**WHAT IS NEEDED:** Across the entries below, please work out how many lines contain the string "Cleaning" and give only the number.

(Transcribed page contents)
# # #
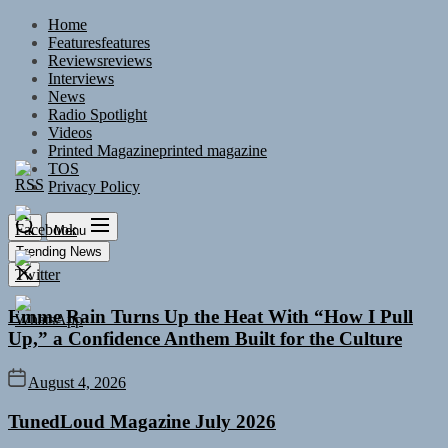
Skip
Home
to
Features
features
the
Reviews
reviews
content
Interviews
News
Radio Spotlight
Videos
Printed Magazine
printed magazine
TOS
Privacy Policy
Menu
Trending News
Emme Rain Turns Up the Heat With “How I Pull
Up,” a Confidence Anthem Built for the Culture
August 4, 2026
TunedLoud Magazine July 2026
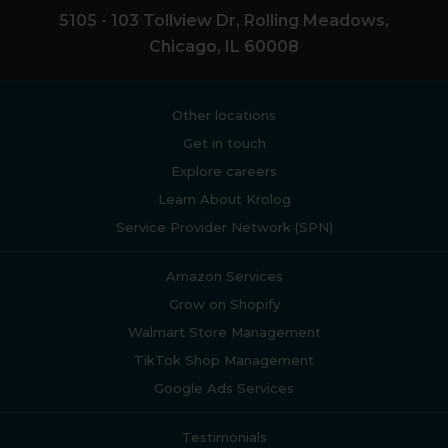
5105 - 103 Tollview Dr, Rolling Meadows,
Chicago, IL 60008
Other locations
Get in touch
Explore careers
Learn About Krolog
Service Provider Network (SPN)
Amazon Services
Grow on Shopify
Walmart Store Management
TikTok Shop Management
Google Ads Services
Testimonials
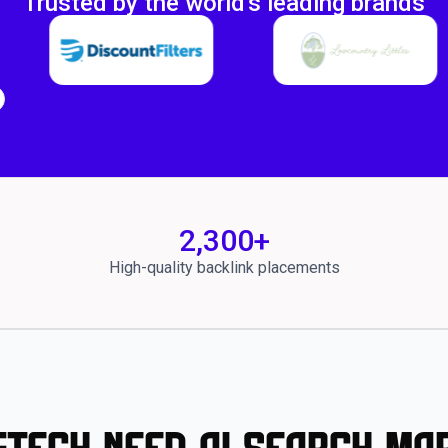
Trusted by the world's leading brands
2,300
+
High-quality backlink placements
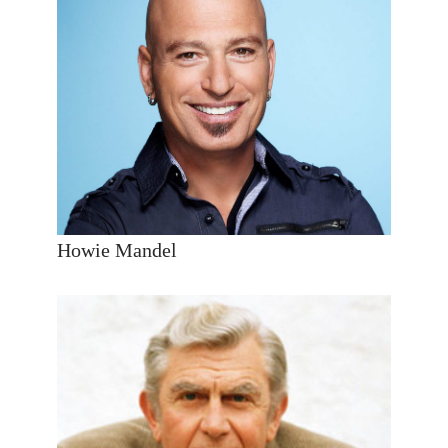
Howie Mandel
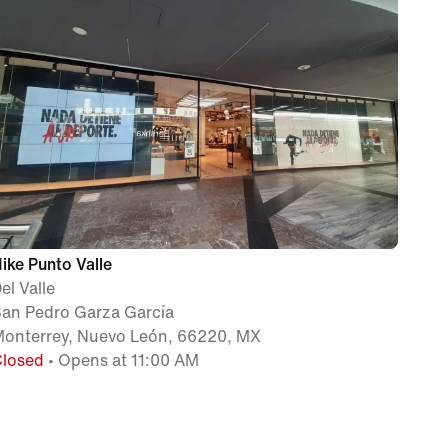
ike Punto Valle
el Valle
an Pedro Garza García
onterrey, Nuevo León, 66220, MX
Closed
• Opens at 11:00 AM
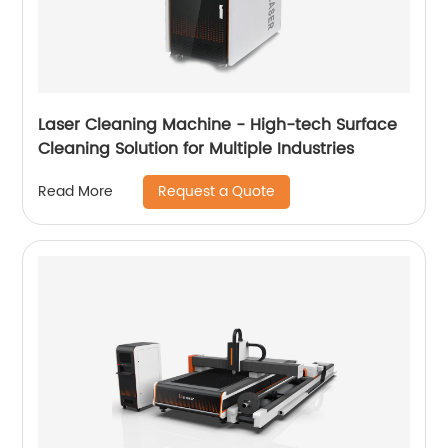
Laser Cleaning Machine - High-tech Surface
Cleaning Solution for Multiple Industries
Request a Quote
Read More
# # #
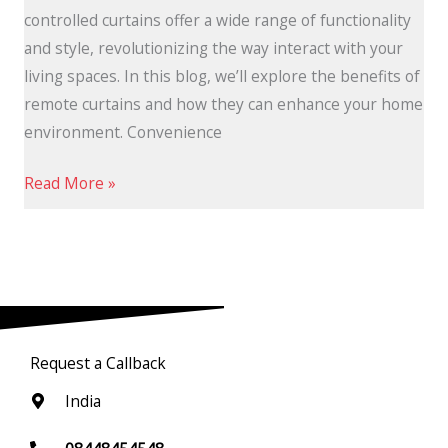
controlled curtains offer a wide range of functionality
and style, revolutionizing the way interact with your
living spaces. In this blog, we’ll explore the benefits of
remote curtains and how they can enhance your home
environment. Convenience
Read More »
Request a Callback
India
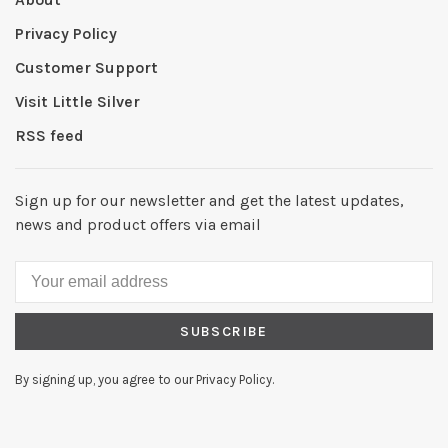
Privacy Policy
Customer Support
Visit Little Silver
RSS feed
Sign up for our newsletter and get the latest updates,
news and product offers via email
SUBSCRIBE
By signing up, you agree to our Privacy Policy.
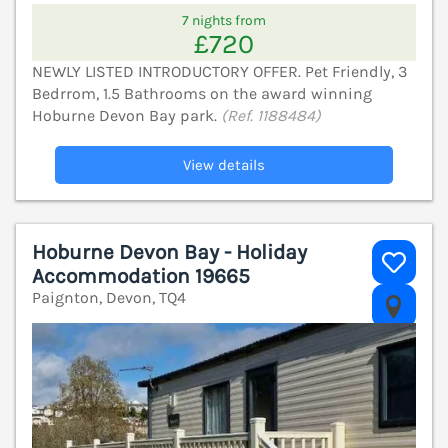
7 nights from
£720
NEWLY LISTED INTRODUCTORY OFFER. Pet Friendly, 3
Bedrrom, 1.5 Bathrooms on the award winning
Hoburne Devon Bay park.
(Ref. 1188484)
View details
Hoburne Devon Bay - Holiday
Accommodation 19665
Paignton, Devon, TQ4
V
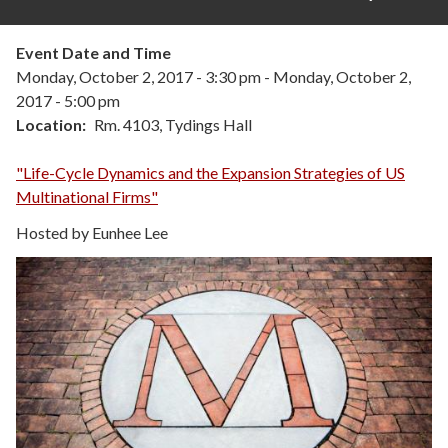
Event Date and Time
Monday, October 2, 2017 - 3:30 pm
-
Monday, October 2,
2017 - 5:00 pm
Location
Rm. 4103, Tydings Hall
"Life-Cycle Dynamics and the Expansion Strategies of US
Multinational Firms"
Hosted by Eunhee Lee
# # #
**TASK ANSWER:** 2